Requirement » If a line includes the word "wiedergabe", it belongs in the count; state the total for the data below and add nothing.

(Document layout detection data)

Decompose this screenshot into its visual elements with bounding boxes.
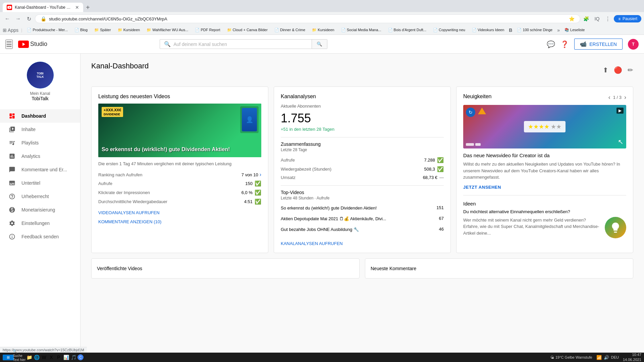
taskbar-chrome[interactable]: C: [77, 354, 84, 360]
news-article-desc: Willst du mehr zu den aktuellen Neuigkei…: [463, 161, 626, 181]
top-video-1[interactable]: So erkennst du (wirklich!) gute Dividend…: [281, 204, 444, 213]
sidebar-label-playlists: Playlists: [21, 140, 39, 145]
bookmark-pdf[interactable]: 📄 PDF Report: [193, 27, 222, 33]
yt-header: ☰ Studio 🔍 Auf deinem Kanal suchen 🔍 💬 ❓…: [0, 35, 644, 54]
bookmark-videokurs[interactable]: 📄 Videokurs Ideen: [470, 27, 506, 33]
settings-button[interactable]: ⋮: [603, 14, 612, 23]
new-tab-button[interactable]: +: [83, 4, 93, 11]
sidebar-item-inhalte[interactable]: Inhalte: [0, 123, 80, 136]
bookmark-dinner[interactable]: 📄 Dinner & Crime: [272, 27, 307, 33]
ca-umsatz-dash-icon: —: [439, 175, 444, 180]
taskbar-edge[interactable]: 🌐: [33, 354, 40, 361]
ranking-value[interactable]: 7 von 10 ›: [241, 172, 261, 178]
top-video-2-title: Aktien Depotupdate Mai 2021 🗒💰 Aktienkäu…: [281, 216, 439, 222]
create-button[interactable]: 📹 ERSTELLEN: [574, 39, 623, 50]
sidebar-item-dashboard[interactable]: Dashboard: [0, 109, 80, 123]
sidebar-item-feedback[interactable]: Feedback senden: [0, 230, 80, 243]
address-bar[interactable]: 🔒 studio.youtube.com/channel/UC6N5u-OiGz…: [35, 14, 580, 23]
ranking-chevron[interactable]: ›: [260, 172, 261, 178]
klickrate-row: Klickrate der Impressionen 6,0 % ✅: [98, 188, 261, 197]
apps-bookmark[interactable]: ⊞ Apps: [3, 27, 18, 33]
yt-studio-logo[interactable]: Studio: [18, 41, 47, 48]
news-thumbnail[interactable]: ★★★★ ★★ ▶ ↻: [463, 105, 626, 148]
sidebar-item-monetarisierung[interactable]: Monetarisierung: [0, 203, 80, 217]
monetarisierung-icon: [8, 206, 16, 213]
top-video-2[interactable]: Aktien Depotupdate Mai 2021 🗒💰 Aktienkäu…: [281, 215, 444, 223]
bookmark-kursideen2[interactable]: 📁 Kursideen: [310, 27, 336, 33]
bookmark-wahlfaecher[interactable]: 📁 Wahlfächer WU Aus...: [145, 27, 190, 33]
videoanalysen-link[interactable]: VIDEOANALYSEN AUFRUFEN: [98, 210, 261, 215]
user-avatar[interactable]: T: [628, 39, 639, 50]
news-prev-button[interactable]: ‹: [608, 94, 610, 101]
bookmark-kursideen1[interactable]: 📁 Kursideen: [116, 27, 142, 33]
bookmarks-overflow[interactable]: »: [557, 27, 560, 33]
bookmark-bois[interactable]: 📄 Bois d'Argent Duft...: [386, 27, 429, 33]
news-nav-counter: 1 / 3: [613, 95, 622, 100]
taskbar-app6[interactable]: 🎵: [70, 354, 77, 361]
top-video-3-title: Gut bezahlte Jobs OHNE Ausbildung 🔧: [281, 227, 439, 233]
channel-avatar[interactable]: TOBITALK: [27, 62, 54, 88]
kommentare-icon: [8, 166, 16, 173]
ca-wiedergabe-icon: ✅: [437, 166, 444, 172]
back-button[interactable]: ←: [3, 14, 12, 23]
top-video-3-views: 46: [439, 227, 444, 232]
sidebar-item-einstellungen[interactable]: Einstellungen: [0, 217, 80, 230]
time-display[interactable]: 10:47 14.06.2021: [623, 352, 641, 362]
sidebar-item-untertitel[interactable]: Untertitel: [0, 176, 80, 190]
bookmark-socialmedia[interactable]: 📄 Social Media Mana...: [339, 27, 383, 33]
bookmarks-more[interactable]: B: [509, 27, 512, 33]
kanalanalysen-link[interactable]: KANALANALYSEN AUFRUFEN: [281, 241, 444, 246]
top-video-3[interactable]: Gut bezahlte Jobs OHNE Ausbildung 🔧 46: [281, 225, 444, 234]
ca-wiedergabe-row: Wiedergabezeit (Stunden) 508,3 ✅: [281, 165, 444, 174]
live-button[interactable]: 🔴: [614, 66, 622, 74]
bookmark-cloud[interactable]: 📁 Cloud + Canva Bilder: [225, 27, 270, 33]
bookmark-spaeter[interactable]: 📁 Später: [92, 27, 113, 33]
channel-analytics-title: Kanalanalysen: [281, 94, 444, 100]
sidebar-item-analytics[interactable]: Analytics: [0, 149, 80, 163]
taskbar-apps: 🔍 Zur Suche Text hier eingeben: [16, 354, 23, 361]
help-button[interactable]: ❓: [560, 40, 569, 48]
news-cta-button[interactable]: JETZT ANSEHEN: [463, 185, 626, 190]
page-title: Kanal-Dashboard: [91, 62, 149, 70]
taskbar-powerpoint[interactable]: P: [55, 354, 62, 361]
search-submit-button[interactable]: 🔍: [312, 40, 327, 49]
search-bar: 🔍 Auf deinem Kanal suchen 🔍: [160, 39, 327, 49]
channel-avatar-img: TOBITALK: [27, 62, 54, 88]
taskbar-file-explorer[interactable]: 📁: [26, 354, 33, 361]
user-profile-button[interactable]: IQ: [592, 14, 602, 23]
pause-button[interactable]: ⏸ Pausiert: [614, 15, 641, 22]
bookmark-leseliste[interactable]: 📚 Leseliste: [562, 27, 587, 33]
tray-network-icon[interactable]: 📶: [596, 355, 602, 360]
kommentare-link[interactable]: KOMMENTARE ANZEIGEN (10): [98, 219, 261, 224]
extensions-button[interactable]: 🧩: [582, 14, 591, 23]
taskbar-app5[interactable]: 📊: [63, 354, 69, 361]
sidebar-item-urheberrecht[interactable]: Urheberrecht: [0, 190, 80, 203]
bookmark-produktsuche[interactable]: 📄 Produktsuche - Mer...: [25, 27, 70, 33]
menu-hamburger[interactable]: ☰: [5, 40, 13, 49]
news-alert-icon: [478, 108, 486, 114]
status-left: ⊞ 🔍 Zur Suche Text hier eingeben 📁 🌐 W X…: [3, 354, 84, 361]
main-content: Kanal-Dashboard ⬆ 🔴 ✏ Leistung des neues…: [80, 54, 644, 362]
sidebar-label-inhalte: Inhalte: [21, 127, 36, 132]
reload-button[interactable]: ↻: [24, 14, 34, 23]
notifications-button[interactable]: 💬: [547, 40, 555, 48]
upload-button[interactable]: ⬆: [603, 66, 608, 74]
sidebar-item-kommentare[interactable]: Kommentare und Er...: [0, 163, 80, 176]
edit-button[interactable]: ✏: [628, 66, 633, 74]
sidebar-item-playlists[interactable]: Playlists: [0, 136, 80, 149]
active-tab[interactable]: Kanal-Dashboard - YouTube Stu... ✕: [3, 3, 83, 12]
taskbar-excel[interactable]: X: [48, 354, 55, 361]
bookmark-100[interactable]: 📄 100 schöne Dinge: [515, 27, 554, 33]
bookmark-blog[interactable]: 📄 Blog: [72, 27, 90, 33]
bookmark-copywriting[interactable]: 📄 Copywriting neu: [431, 27, 467, 33]
video-thumbnail[interactable]: +XXX.XX€DIVIDENDE 👤 So erkennst du (wirk…: [98, 104, 261, 157]
tab-close-button[interactable]: ✕: [75, 5, 79, 10]
taskbar-word[interactable]: W: [41, 354, 47, 361]
forward-button[interactable]: →: [13, 14, 23, 23]
aufrufe-label: Aufrufe: [98, 181, 112, 186]
taskbar-search[interactable]: 🔍 Zur Suche Text hier eingeben: [16, 354, 23, 361]
summary-period: Letzte 28 Tage: [281, 147, 444, 152]
klickrate-check-icon: ✅: [255, 189, 261, 196]
news-next-button[interactable]: ›: [624, 94, 626, 101]
tray-volume-icon[interactable]: 🔊: [604, 355, 609, 360]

Reply to the task » 2